# Assignment
Would you please transcribe, exactly as written, the lines of the entries below starting at the one that holds "Privacy (290, 939)" and ending at the one that holds "Click Here (98, 1503)", both included?

§

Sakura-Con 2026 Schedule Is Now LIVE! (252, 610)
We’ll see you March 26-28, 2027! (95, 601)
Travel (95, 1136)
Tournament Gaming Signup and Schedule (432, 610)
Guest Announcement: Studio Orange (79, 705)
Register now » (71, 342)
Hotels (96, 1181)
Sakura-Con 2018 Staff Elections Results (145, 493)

§

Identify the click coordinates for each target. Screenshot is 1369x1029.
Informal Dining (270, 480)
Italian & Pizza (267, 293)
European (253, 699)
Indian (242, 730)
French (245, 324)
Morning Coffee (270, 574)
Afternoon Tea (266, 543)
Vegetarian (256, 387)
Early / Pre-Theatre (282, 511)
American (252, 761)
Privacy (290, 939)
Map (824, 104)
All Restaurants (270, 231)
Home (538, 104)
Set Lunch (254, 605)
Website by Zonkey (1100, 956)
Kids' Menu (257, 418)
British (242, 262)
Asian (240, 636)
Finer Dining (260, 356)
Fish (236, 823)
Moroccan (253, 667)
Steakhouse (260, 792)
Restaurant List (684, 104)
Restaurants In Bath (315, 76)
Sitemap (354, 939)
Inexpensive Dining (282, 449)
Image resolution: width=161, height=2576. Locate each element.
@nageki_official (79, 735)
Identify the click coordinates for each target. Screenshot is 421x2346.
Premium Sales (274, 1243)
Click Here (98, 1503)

§

# Your response
Privacy (290, 939)
Map (824, 104)
All Restaurants (270, 231)
Home (538, 104)
Set Lunch (254, 605)
Website by Zonkey (1100, 956)
Kids' Menu (257, 418)
British (242, 262)
Asian (240, 636)
Finer Dining (260, 356)
Fish (236, 823)
Moroccan (253, 667)
Steakhouse (260, 792)
Restaurant List (684, 104)
Restaurants In Bath (315, 76)
Sitemap (354, 939)
Inexpensive Dining (282, 449)
Image resolution: width=161, height=2576. Locate each element.
@nageki_official (79, 735)
Identify the click coordinates for each target. Screenshot is 421x2346.
Premium Sales (274, 1243)
Click Here (98, 1503)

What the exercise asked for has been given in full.